In [30]:
import keras 
import numpy as np
import pdb
from keras.preprocessing.sequence import TimeseriesGenerator
from keras.models import Sequential
from keras.layers import Dense, Activation, LSTM, Flatten, TimeDistributed
from keras.callbacks import LambdaCallback, ModelCheckpoint
from os import listdir
from os.path import isfile, join

num_chars = 256
seq_len = 100
batch_size = 64
model_save_path = 'serialized_models/shakespeare_gen_2layer_large.h5'

def bliteral_to_categorical(b_string):
    # Convert byte literal representation
    int_rep = [ord(c) for c in b_string]
    return keras.utils.to_categorical(int_rep, num_classes=num_chars)

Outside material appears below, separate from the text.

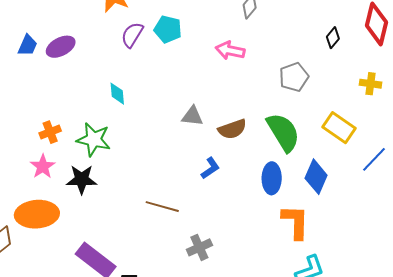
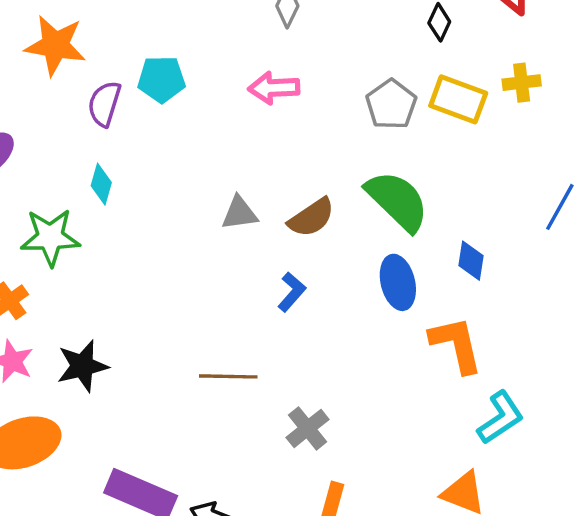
cyan diamond: (117, 94) -> (101, 184), moved, turned 35
yellow rectangle: (339, 128) -> (458, 99), moved
green star: (94, 139) -> (50, 237), moved
blue diamond: (316, 177) -> (471, 261), size x0.7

def load_data(data_path):  
    shakespeare_files = [f for f in listdir(data_path) if isfile(join(data_path, f))]
    input_text = ""
    for f in shakespeare_files:
        with open('{}/{}'.format(data_path, f), 'r') as fh:
            input_text += fh.read()

    targets = input_text[1:]
    input_text = input_text[:(len(input_text) - 1)]

    oh_input_chars = bliteral_to_categorical(input_text)
    oh_targets = bliteral_to_categorical(targets)
    return oh_input_chars, oh_targets

def string_to_model_input(string):
    mapped_str = bliteral_to_categorical(string)
    return mapped_str.reshape(1, *mapped_str.shape)

def model_pred_to_string(model_pred):
    best_pred_chars = np.argmax(model_pred, axis=1)
    return ''.join([chr(r) for r in best_pred_chars])

def generate_string(model, str_seed):
    """
    Predict a single character at a time by passing 
    predicted characters back as inputs to the network.
    """
    seed_str = ''.join([str_seed for i in range(seq_len)])
    curr_model_input = string_to_model_input(seed_str)
    for i in range(len(seed_str)):
        curr_index_pred = model.predict(curr_model_input)[0, i]
        model_next_input = np.zeros(num_chars)
        model_next_input[np.argmax(curr_index_pred)] = 1
        
        if i + 1 < len(seed_str):
            curr_model_input[0, i + 1] = model_next_input
    
    return model_pred_to_string(curr_model_input[0])

In [None]:
train_x_seq, train_y_seq = load_data('data/train')
val_x_seq, val_y_seq = load_data('data/validation')

In [None]:
def on_epoch_end(epoch, logs):
    # Function invoked at end of each epoch. Prints generated text.
    print()
    print('----- Generating text after Epoch: %d' % epoch)
    random_char = chr(np.random.randint(num_chars))
    str_out = generate_string(model, random_char)
    print('Generated string: {}'.format(str_out))
        
def generate_sequences(inputs, targets, seq_len, batch_size):
    while True:
        seq_starts = np.random.choice(len(inputs) - seq_len, batch_size)
        X_batch = [inputs[s:s+seq_len] for s in seq_starts]
        Y_batch = [targets[s:s+seq_len] for s in seq_starts]
        yield np.array(X_batch), np.array(Y_batch)
    
try:
    model = keras.models.load_model(model_save_path)
    print('Using saved model')
except OSError:
    model = Sequential([
        LSTM(500, input_shape=(seq_len, num_chars), return_sequences=True),
        LSTM(500, return_sequences=True),
        TimeDistributed(Dense(num_chars, activation='softmax'))
    ])

    model.compile(optimizer='rmsprop',
                  loss='categorical_crossentropy',
                  metrics=['accuracy'])

model.summary() 

# steps_per_epoch = oh_input_chars.shape[0] / batch_size
steps_per_epoch = 1000
val_steps = 100

train_generator = generate_sequences(train_x_seq, train_y_seq, seq_len=seq_len, batch_size=batch_size)
val_generator = generate_sequences(val_x_seq, val_y_seq, seq_len=seq_len, batch_size=batch_size)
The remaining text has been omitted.